• _What this task involves_: Go through the records and copy each line where the word "ваши" occurs.

• _Exercise materials_:

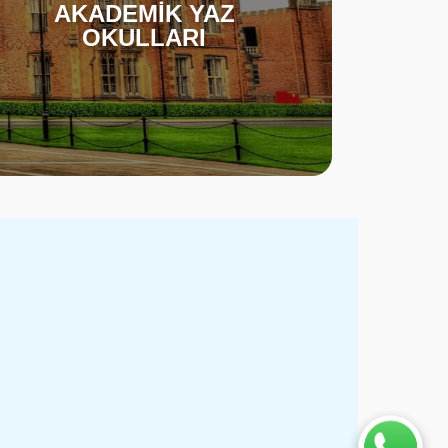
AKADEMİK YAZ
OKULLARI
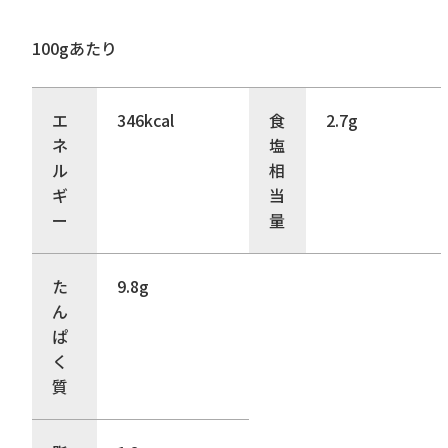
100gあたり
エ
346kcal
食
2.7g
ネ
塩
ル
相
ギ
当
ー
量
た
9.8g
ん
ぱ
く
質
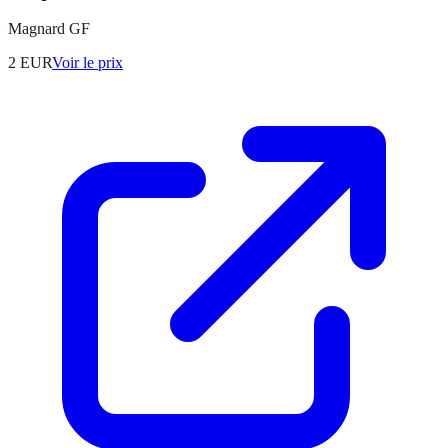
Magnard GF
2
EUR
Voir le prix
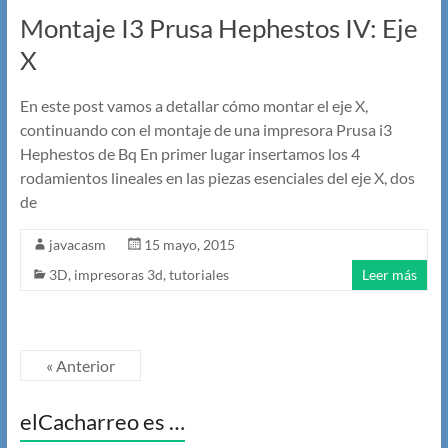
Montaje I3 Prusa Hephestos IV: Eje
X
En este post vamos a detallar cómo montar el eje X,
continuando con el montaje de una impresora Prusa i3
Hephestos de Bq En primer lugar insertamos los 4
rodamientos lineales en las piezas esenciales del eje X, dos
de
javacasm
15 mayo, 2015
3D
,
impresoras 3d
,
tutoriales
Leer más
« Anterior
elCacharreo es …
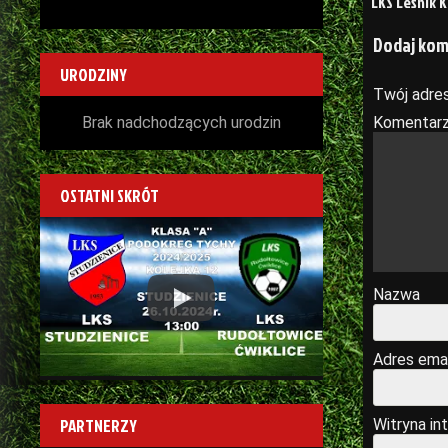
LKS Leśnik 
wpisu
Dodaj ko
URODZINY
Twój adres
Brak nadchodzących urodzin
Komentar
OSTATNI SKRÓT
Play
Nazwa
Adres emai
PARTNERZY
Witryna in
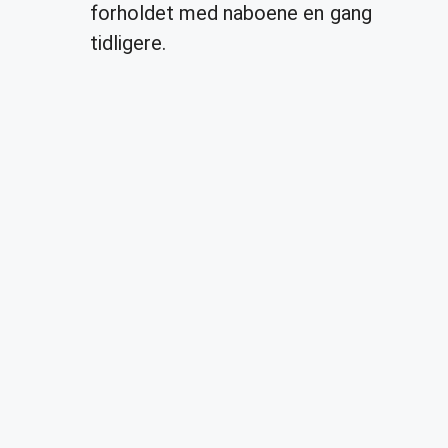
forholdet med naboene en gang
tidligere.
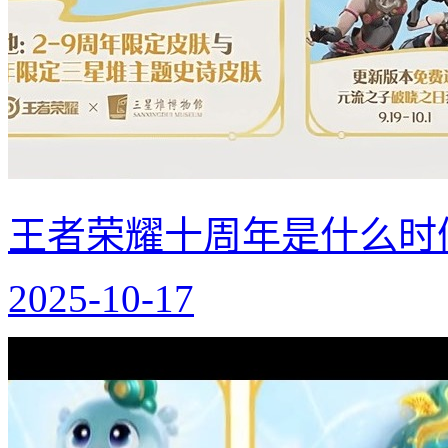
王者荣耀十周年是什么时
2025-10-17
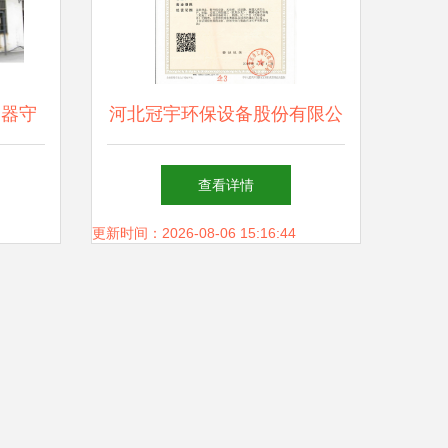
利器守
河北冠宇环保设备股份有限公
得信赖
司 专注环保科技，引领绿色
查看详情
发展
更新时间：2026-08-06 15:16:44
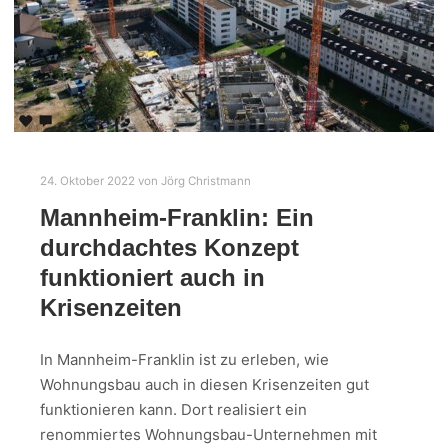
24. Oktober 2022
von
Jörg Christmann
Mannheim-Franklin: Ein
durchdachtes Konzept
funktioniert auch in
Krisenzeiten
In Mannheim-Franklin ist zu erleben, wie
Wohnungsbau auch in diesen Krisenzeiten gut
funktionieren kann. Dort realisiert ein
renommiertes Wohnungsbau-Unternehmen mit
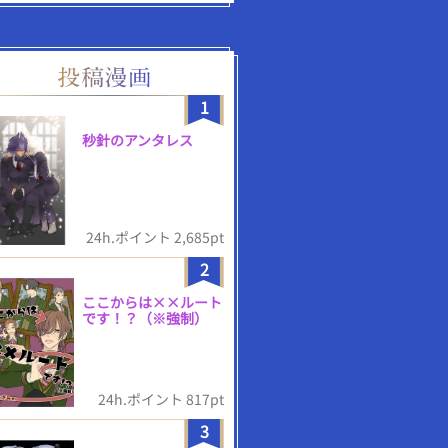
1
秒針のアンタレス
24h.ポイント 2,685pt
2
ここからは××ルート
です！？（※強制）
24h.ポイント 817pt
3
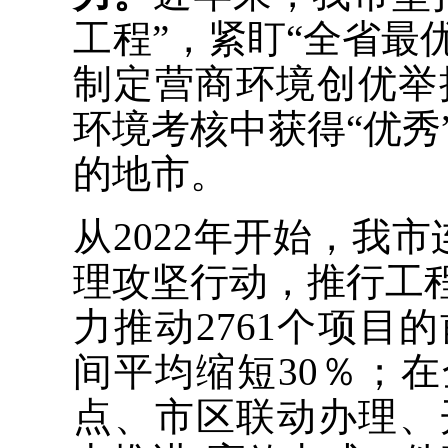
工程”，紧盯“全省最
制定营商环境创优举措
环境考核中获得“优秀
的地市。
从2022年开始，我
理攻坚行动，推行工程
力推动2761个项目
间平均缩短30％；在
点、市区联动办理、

...

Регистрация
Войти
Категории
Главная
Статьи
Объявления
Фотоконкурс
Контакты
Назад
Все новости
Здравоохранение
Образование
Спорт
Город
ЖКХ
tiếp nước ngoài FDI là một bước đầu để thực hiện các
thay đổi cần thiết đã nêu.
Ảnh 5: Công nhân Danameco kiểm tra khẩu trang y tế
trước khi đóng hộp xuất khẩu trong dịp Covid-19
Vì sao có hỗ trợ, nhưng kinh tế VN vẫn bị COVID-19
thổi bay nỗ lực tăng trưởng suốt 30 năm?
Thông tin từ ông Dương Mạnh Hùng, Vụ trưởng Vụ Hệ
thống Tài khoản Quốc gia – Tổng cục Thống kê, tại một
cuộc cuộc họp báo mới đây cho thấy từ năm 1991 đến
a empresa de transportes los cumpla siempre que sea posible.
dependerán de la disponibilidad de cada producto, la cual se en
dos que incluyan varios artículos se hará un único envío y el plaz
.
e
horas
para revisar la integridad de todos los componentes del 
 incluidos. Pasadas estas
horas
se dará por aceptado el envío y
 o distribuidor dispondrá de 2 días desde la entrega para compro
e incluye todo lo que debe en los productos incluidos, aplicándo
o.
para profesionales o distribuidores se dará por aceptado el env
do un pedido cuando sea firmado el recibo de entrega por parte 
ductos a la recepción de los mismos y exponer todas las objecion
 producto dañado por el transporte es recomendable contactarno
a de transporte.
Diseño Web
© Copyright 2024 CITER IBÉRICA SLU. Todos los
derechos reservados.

---

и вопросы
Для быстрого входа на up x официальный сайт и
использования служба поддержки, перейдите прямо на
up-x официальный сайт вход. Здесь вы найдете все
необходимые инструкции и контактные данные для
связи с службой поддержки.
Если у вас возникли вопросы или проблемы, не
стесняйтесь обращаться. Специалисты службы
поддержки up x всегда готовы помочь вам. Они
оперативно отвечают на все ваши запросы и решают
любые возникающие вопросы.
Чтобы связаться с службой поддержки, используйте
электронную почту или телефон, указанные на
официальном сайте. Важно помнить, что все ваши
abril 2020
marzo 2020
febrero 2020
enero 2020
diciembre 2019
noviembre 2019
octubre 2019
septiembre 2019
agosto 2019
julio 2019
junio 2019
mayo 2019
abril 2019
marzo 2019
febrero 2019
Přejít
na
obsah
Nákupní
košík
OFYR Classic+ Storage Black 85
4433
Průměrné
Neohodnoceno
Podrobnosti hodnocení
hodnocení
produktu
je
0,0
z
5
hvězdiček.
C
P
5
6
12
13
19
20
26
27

• _Response_:
оперативно отвечают на все ваши запросы и решают
официальном сайте. Важно помнить, что все ваши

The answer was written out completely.